# How good is your ear ?



## AllanM (Jun 30, 2011)

OK. Here is a challenge for you. I wonder who can get right ? Now naming the piece's would be the easy part, but what key are these 6 pieces in ?

I have attached the MP3 with the 6 pieces. So who's up for the challenge. :lol:


----------



## presto (Jun 17, 2011)

I can get most of the pieces without looking but as for guessing the key it’s in, I think you have to have a trained ear for that!


----------



## Huilunsoittaja (Apr 6, 2010)

Nice enough, the first piece was already named and keyed.

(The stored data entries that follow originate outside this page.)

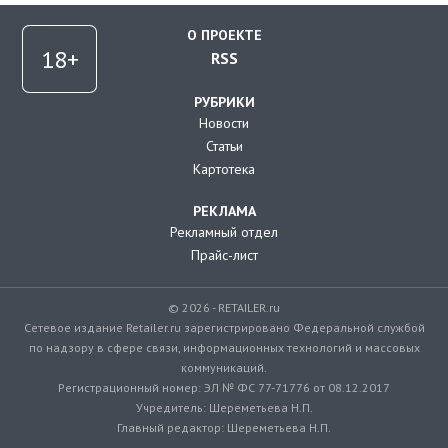
О ПРОЕКТЕ
RSS
РУБРИКИ
Новости
Статьи
Картотека
РЕКЛАМА
Рекламный отдел
Прайс-лист
© 2026 - RETAILER.ru
Сетевое издание Retailer.ru зарегистрировано Федеральной службой
по надзору в сфере связи, информационных технологий и массовых
коммуникаций.
Регистрационный номер: ЭЛ № ФС 77-71776 от 08.12.2017
Учредитель: Шереметьева Н.П.
Главный редактор: Шереметьева Н.П.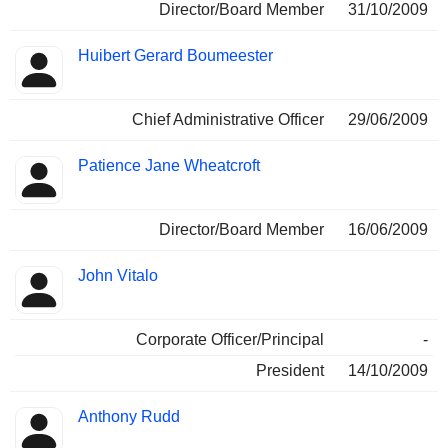
Director/Board Member
31/10/2009
Huibert Gerard Boumeester
Chief Administrative Officer
29/06/2009
Patience Jane Wheatcroft
Director/Board Member
16/06/2009
John Vitalo
Corporate Officer/Principal
-
President
14/10/2009
Anthony Rudd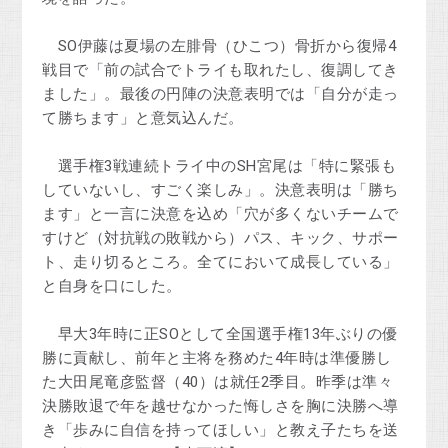
SO伊藤は夏場の左腓骨（ひこつ）骨折から復帰4
戦目で「前の試合でトライも取れたし、復調してき
ました」。最後の円陣の決意表明では「自分が走っ
て勝ちます」と意気込んだ。
選手権3戦連続トライ中のSH宮尾は「特に緊張も
していないし、すごく楽しみ」。決意表明は「勝ち
ます」と一言に決意を込め「穴が多くないチームで
すけど（対抗戦の敗戦から）パス、キック、サポー
ト、走り切るところ。全てにおいて成長している」
と自身を口にした。
早大3年時に正SOとして全国選手権13年ぶりの優
勝に貢献し、前年と主将を務めた4年時は準優勝し
た大田尾竜彦監督（40）は就任2季目。昨季は準々
決勝敗退で年を越せなかった悔しさを胸に決勝へ導
き「歩みに自信を持ってほしい」と教え子たちを送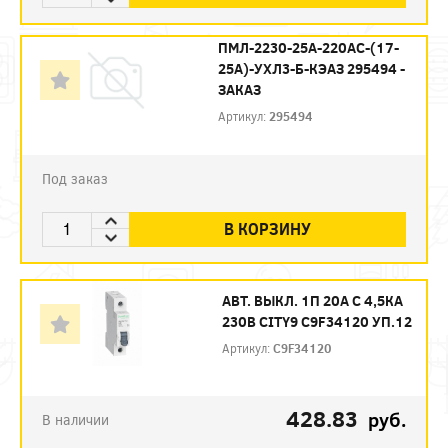
ПМЛ-2230-25А-220AC-(17-
25А)-УХЛ3-Б-КЭАЗ 295494 -
ЗАКАЗ
Артикул:
295494
Под заказ
В КОРЗИНУ
АВТ. ВЫКЛ. 1П 20А С 4,5КА
230В CITY9 C9F34120 УП.12
Артикул:
C9F34120
428.83
руб.
В наличии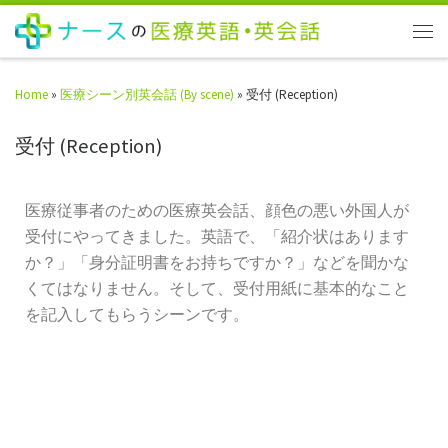
Home
»
医療シーン別英会話 (By scene)
»
受付 (Reception)
受付 (Reception)
医療従事者のための医療英会話、顔色の悪い外国人が
受付にやってきました。英語で、「紹介状はあります
か？」「身分証明書をお持ちですか？」などを聞かな
くてはなりません。そして、受付用紙に基本的なこと
を記入してもらうシーンです。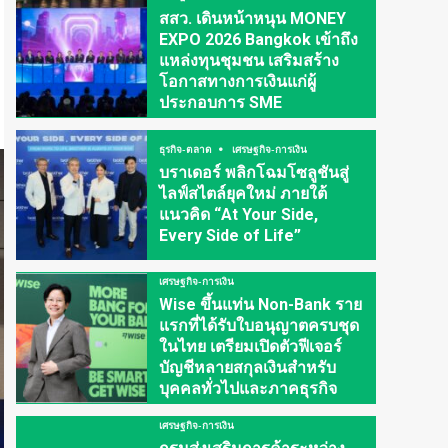
สสว. เดินหน้าหนุน MONEY
EXPO 2026 Bangkok เข้าถึง
แหล่งทุนชุมชน เสริมสร้าง
โอกาสทางการเงินแก่ผู้
ประกอบการ SME
ธุรกิจ-ตลาด
เศรษฐกิจ-การเงิน
บราเดอร์ พลิกโฉมโซลูชันสู่
ไลฟ์สไตล์ยุคใหม่ ภายใต้
แนวคิด “At Your Side,
Every Side of Life”
เศรษฐกิจ-การเงิน
Wise ขึ้นแท่น Non-Bank ราย
แรกที่ได้รับใบอนุญาตครบชุด
ในไทย เตรียมเปิดตัวฟีเจอร์
บัญชีหลายสกุลเงินสำหรับ
บุคคลทั่วไปและภาคธุรกิจ
เศรษฐกิจ-การเงิน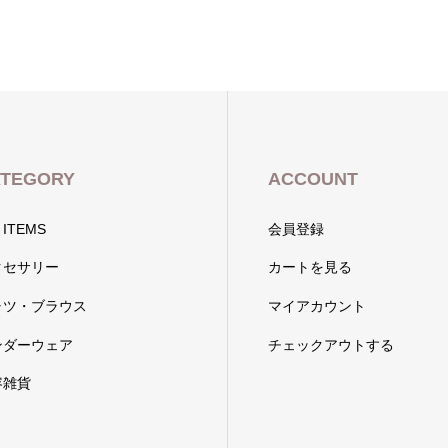
TEGORY
ACCOUNT
 ITEMS
会員登録
クセサリー
カートを見る
ャツ・ブラウス
マイアカウント
ンダーウェア
チェックアウトする
容雑貨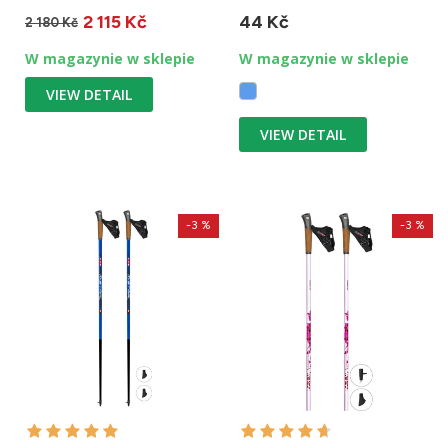
Wykonane w 80% z
pionowych przygodach,...
2 115 Kč
44 Kč
węgla....
2 180 Kč
W magazynie w sklepie
W magazynie w sklepie
VIEW DETAIL
VIEW DETAIL
-3 %
-3 %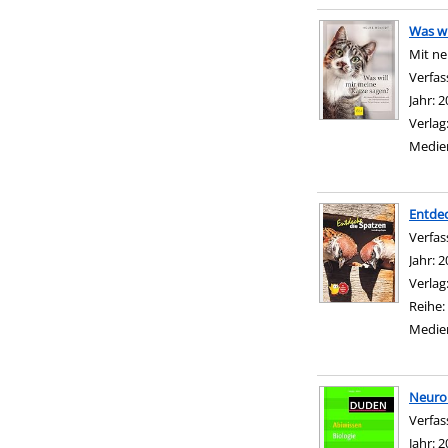
Was wi
Mit ne
Verfas
Jahr:
2
Verlag
Medie
Entdec
Verfas
Jahr:
2
Verlag
Reihe:
Medie
Neurob
Verfas
Jahr:
2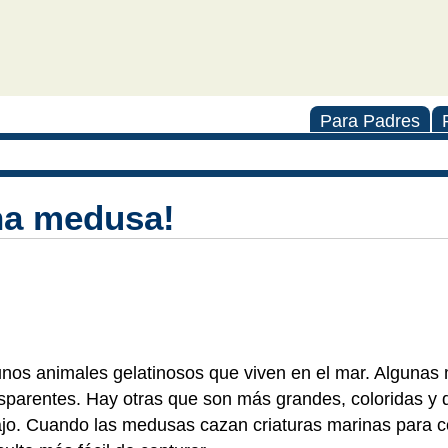
Para Padres
na medusa!
nos animales gelatinosos que viven en el mar. Alguna
arentes. Hay otras que son más grandes, coloridas y 
ajo. Cuando las medusas cazan criaturas marinas para 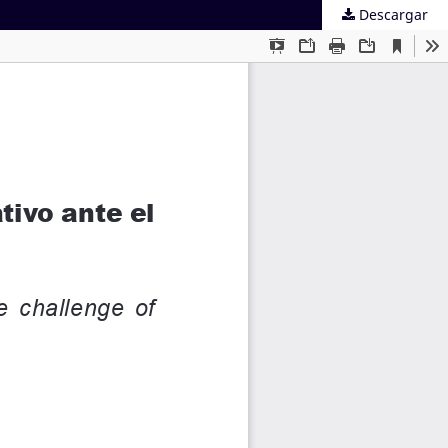
Descargar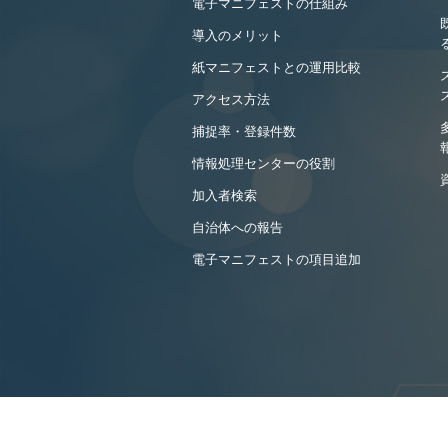
電子マニフェストの仕組み
導入のメリット
紙マニフェストとの運用比較
アクセス方法
捕捉率・登録件数
情報処理センターの役割
加入者検索
自治体への報告
電子マニフェストの項目追加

Hmmm for me, it's difficult if the key changes or modulates to other chords rapidly. I may need to listen a few times.

This is what I got with 2 listenings, and pausing in between:

1. Chopin Nocturne in E flat major (steal)
2. Don't know the piece, C major
3. Bach Violin Concerto E major
4. Don't know the piece, B flat, modulates to C minor
5. Don't know the piece, A major
6. Haydn Serenade C major

I hid the keys, but if you quote or highlight this thread, it will reveal my answers, so others can do it.


----------



## Manxfeeder (Oct 19, 2010)

Huilunsoittaja said:


> I hid the keys, but if you quote or highlight this thread, it will reveal my answers, so others can do it.


Clever! Oops. Now that I've seen it, I'm disqualified from taking the test.


----------



## FrankieP (Aug 24, 2011)

fairly sure i've got the keys, but how can I post so that it's not immediately visible, like Huilunsoittaja did?


----------